# WORK TO COMPLETE:
Reading the records beneath this task, work out how many lines contain the word "Luglio" and reply with only that number.
************
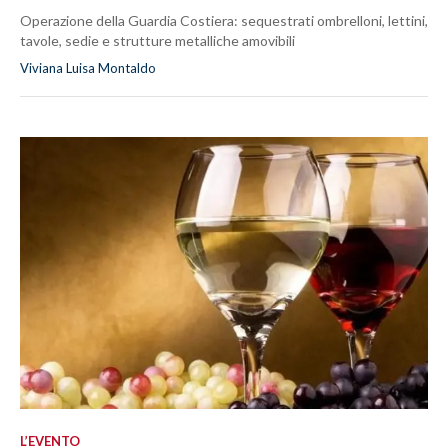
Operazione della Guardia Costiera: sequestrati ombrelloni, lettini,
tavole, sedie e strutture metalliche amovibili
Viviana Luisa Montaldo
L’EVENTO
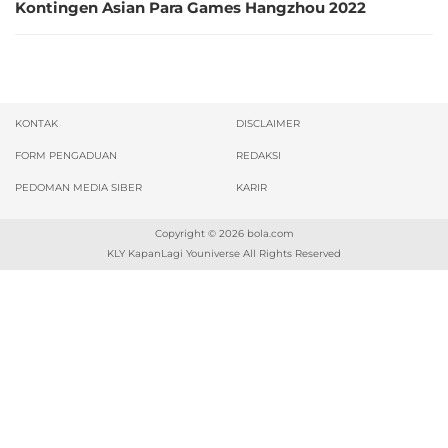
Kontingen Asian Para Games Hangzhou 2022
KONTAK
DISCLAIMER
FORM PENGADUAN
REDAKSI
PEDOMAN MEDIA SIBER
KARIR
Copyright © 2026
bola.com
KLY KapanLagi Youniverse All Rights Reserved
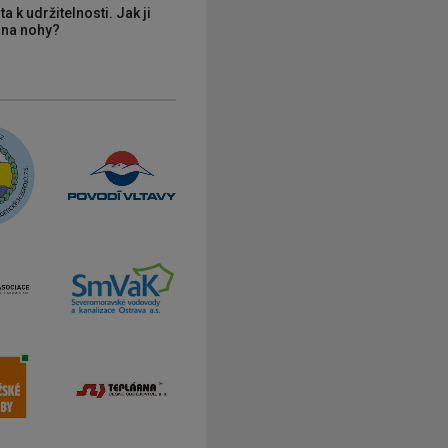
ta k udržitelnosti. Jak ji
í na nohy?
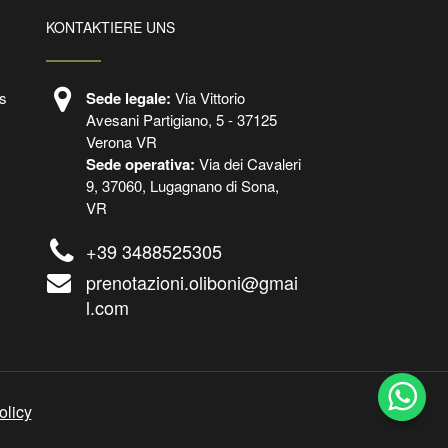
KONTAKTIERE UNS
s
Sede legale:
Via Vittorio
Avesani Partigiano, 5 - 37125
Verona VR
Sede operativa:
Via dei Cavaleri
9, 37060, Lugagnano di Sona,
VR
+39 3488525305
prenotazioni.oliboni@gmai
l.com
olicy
************
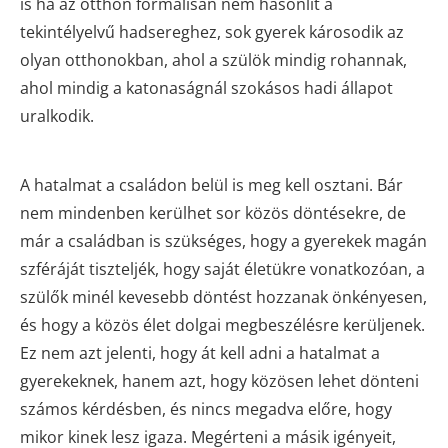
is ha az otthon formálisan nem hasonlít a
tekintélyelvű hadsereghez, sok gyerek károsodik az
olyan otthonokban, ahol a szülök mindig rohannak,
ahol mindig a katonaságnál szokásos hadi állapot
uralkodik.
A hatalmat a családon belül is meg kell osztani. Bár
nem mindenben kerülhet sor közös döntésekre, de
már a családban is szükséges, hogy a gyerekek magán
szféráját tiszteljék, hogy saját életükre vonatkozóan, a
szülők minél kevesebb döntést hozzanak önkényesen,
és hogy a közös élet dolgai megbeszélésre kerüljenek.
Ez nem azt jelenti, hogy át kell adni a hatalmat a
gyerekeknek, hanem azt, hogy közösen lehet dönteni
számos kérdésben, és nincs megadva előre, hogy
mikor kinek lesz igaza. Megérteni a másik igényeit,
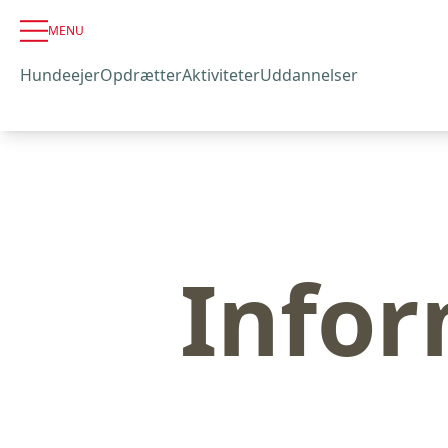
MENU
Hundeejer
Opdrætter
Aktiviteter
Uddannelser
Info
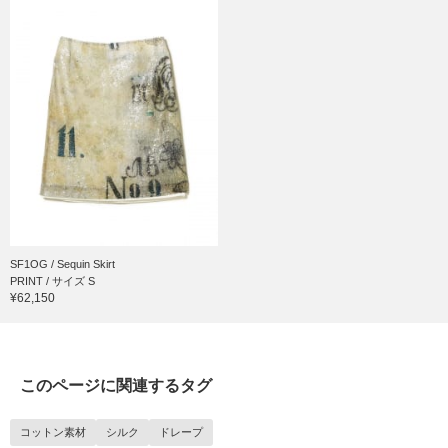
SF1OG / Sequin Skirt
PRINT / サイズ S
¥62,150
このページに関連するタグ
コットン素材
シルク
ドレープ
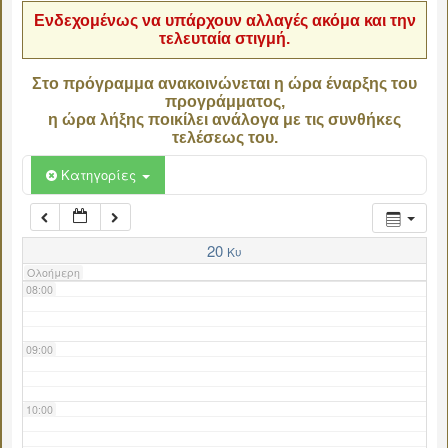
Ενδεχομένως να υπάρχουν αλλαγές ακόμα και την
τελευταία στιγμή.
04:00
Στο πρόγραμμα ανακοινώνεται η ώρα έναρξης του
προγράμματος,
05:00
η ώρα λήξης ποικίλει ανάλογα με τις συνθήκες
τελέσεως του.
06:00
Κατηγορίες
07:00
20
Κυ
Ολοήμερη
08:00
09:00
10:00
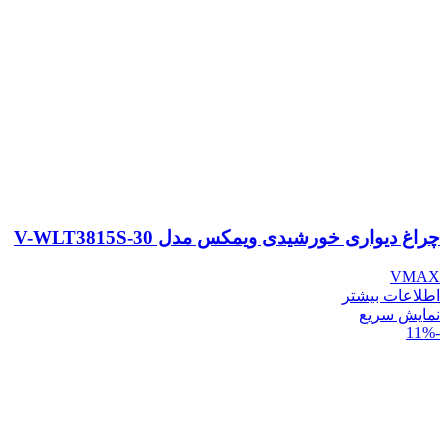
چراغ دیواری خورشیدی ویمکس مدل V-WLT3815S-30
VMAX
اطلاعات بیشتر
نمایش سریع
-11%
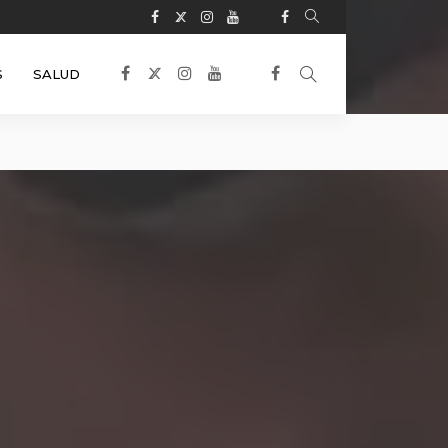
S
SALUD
************
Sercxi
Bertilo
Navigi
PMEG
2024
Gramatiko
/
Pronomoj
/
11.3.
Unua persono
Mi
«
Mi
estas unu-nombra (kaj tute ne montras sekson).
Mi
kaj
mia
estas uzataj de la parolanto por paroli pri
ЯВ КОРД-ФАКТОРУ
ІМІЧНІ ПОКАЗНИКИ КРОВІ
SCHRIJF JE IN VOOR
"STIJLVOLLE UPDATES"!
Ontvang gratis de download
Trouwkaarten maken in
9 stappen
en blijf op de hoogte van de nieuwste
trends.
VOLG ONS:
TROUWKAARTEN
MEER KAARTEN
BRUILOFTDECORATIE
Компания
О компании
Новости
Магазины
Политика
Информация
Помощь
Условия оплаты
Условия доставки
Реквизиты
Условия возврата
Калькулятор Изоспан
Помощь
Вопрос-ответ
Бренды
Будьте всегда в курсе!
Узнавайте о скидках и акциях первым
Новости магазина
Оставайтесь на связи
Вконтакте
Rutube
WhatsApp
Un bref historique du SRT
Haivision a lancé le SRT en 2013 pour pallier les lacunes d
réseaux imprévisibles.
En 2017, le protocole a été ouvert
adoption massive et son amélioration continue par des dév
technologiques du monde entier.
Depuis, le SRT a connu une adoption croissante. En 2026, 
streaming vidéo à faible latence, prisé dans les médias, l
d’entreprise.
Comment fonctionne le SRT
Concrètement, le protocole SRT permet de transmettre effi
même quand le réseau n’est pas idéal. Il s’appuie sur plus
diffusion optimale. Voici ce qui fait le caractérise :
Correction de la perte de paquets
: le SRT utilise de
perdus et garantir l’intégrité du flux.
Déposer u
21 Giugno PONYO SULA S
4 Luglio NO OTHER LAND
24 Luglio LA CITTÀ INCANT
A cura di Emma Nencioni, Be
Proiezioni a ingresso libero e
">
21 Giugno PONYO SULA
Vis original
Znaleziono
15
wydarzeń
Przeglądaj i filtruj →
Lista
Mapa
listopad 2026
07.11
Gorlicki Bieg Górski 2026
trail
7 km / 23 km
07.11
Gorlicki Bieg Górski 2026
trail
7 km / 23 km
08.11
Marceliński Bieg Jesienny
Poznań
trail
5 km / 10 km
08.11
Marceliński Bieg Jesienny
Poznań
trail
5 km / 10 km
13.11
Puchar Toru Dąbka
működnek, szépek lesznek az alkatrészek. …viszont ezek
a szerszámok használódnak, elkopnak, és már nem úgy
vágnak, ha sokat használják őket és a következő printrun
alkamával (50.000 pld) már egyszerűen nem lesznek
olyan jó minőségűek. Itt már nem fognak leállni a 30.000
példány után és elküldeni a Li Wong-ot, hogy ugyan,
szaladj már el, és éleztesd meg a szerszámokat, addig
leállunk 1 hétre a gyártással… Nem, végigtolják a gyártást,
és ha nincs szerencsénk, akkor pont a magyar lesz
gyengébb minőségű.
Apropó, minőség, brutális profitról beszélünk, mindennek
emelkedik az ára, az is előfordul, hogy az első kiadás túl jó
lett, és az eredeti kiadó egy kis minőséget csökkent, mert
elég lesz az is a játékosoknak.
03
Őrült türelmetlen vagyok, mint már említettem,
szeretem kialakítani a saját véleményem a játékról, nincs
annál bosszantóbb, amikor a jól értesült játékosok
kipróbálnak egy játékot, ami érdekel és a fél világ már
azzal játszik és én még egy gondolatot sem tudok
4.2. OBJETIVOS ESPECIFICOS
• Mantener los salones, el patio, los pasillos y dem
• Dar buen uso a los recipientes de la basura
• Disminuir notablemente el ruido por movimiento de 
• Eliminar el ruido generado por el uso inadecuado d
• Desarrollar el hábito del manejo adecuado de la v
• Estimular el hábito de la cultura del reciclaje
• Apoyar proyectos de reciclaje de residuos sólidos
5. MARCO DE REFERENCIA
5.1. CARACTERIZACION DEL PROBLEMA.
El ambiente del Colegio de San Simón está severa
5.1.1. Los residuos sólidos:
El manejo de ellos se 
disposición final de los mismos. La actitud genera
************
# SOLUTION FOR THIS PROBLEM:
2